Dataset entries
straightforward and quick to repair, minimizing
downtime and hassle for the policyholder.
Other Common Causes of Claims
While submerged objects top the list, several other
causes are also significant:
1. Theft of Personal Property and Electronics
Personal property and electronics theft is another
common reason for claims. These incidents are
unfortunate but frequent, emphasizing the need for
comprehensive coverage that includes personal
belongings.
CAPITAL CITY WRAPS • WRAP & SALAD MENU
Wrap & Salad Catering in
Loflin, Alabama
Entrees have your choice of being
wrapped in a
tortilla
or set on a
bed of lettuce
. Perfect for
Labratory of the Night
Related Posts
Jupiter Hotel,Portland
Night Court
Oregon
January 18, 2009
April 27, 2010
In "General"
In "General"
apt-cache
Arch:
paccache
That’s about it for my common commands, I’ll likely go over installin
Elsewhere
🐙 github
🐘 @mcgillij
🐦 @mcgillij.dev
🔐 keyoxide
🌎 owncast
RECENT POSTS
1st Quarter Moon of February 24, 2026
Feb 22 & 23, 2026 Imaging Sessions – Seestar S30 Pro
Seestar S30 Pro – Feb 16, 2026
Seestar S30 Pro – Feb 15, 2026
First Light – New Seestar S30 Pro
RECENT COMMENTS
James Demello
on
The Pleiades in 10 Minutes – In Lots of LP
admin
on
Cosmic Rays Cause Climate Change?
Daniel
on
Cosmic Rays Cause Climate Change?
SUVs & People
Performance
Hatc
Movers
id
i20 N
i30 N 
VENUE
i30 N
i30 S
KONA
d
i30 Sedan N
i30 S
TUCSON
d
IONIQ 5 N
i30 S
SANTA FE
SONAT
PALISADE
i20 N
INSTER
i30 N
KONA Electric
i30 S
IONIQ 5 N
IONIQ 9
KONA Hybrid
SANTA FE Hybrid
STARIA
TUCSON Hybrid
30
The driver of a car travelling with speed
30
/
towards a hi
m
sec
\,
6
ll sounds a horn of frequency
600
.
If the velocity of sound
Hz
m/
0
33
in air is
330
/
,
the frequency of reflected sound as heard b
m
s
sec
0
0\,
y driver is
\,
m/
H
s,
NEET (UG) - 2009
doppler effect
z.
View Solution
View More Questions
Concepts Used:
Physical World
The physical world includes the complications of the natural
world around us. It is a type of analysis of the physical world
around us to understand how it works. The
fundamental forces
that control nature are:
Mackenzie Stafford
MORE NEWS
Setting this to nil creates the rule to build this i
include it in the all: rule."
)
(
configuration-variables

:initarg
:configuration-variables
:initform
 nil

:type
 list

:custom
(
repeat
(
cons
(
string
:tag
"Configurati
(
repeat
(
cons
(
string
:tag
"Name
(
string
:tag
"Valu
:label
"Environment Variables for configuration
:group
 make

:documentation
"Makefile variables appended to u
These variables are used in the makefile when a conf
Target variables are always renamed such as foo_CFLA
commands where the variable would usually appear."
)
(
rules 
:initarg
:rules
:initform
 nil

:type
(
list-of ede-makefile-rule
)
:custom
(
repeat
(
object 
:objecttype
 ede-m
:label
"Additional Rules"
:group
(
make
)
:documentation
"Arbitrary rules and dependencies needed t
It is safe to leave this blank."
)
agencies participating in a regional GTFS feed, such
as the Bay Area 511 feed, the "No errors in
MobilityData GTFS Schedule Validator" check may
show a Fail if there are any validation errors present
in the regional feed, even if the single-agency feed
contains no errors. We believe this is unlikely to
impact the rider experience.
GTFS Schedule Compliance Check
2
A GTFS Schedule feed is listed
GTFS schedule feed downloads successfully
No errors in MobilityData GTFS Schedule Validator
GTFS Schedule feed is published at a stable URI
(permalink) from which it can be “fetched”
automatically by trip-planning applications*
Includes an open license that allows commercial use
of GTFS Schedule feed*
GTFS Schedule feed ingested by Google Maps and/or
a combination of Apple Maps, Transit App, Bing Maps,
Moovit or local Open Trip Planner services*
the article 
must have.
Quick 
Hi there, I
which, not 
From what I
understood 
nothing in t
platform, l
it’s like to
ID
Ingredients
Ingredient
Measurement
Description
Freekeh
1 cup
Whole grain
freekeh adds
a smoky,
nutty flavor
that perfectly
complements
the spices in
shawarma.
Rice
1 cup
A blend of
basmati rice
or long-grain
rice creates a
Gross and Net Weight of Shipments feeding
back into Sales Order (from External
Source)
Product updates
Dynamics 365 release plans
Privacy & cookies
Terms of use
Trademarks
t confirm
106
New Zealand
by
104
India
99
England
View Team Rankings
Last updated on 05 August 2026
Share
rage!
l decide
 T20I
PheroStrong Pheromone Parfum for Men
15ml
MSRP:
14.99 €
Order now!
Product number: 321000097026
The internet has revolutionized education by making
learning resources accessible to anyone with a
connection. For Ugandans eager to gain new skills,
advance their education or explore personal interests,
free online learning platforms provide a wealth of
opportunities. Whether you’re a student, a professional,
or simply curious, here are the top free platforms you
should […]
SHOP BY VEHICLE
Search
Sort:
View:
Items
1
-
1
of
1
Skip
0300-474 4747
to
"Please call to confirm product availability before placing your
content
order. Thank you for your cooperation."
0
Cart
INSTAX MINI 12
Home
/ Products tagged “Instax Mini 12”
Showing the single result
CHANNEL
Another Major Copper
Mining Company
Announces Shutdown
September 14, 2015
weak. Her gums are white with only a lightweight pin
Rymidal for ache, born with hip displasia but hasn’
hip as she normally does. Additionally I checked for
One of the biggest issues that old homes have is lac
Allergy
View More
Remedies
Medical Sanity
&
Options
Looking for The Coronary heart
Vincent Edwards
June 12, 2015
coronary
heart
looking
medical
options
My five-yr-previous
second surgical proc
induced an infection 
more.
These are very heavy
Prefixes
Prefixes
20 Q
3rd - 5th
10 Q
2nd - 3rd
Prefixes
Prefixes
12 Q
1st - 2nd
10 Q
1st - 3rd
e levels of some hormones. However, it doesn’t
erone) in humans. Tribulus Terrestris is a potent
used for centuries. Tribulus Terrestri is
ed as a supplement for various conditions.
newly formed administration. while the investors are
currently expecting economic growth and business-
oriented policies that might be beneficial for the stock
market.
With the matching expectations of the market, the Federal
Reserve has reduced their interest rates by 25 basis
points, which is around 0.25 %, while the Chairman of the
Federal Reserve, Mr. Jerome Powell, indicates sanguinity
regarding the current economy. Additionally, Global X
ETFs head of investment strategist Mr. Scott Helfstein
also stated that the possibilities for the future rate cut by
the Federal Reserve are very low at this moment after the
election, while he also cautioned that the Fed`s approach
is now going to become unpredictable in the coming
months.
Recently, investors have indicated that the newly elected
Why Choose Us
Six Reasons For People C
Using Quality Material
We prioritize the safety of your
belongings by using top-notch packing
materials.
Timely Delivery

**The task**
With both ends included, please retype exactly the lines from the line containing "Medical Sanity" to the final line of the data.

**Reply to the task**
Medical Sanity
&
Options
Looking for The Coronary heart
Vincent Edwards
June 12, 2015
coronary
heart
looking
medical
options
My five-yr-previous
second surgical proc
induced an infection 
more.
These are very heavy
Prefixes
Prefixes
20 Q
3rd - 5th
10 Q
2nd - 3rd
Prefixes
Prefixes
12 Q
1st - 2nd
10 Q
1st - 3rd
e levels of some hormones. However, it doesn’t
erone) in humans. Tribulus Terrestris is a potent
used for centuries. Tribulus Terrestri is
ed as a supplement for various conditions.
newly formed administration. while the investors are
currently expecting economic growth and business-
oriented policies that might be beneficial for the stock
market.
With the matching expectations of the market, the Federal
Reserve has reduced their interest rates by 25 basis
points, which is around 0.25 %, while the Chairman of the
Federal Reserve, Mr. Jerome Powell, indicates sanguinity
regarding the current economy. Additionally, Global X
ETFs head of investment strategist Mr. Scott Helfstein
also stated that the possibilities for the future rate cut by
the Federal Reserve are very low at this moment after the
election, while he also cautioned that the Fed`s approach
is now going to become unpredictable in the coming
months.
Recently, investors have indicated that the newly elected
Why Choose Us
Six Reasons For People C
Using Quality Material
We prioritize the safety of your
belongings by using top-notch packing
materials.
Timely Delivery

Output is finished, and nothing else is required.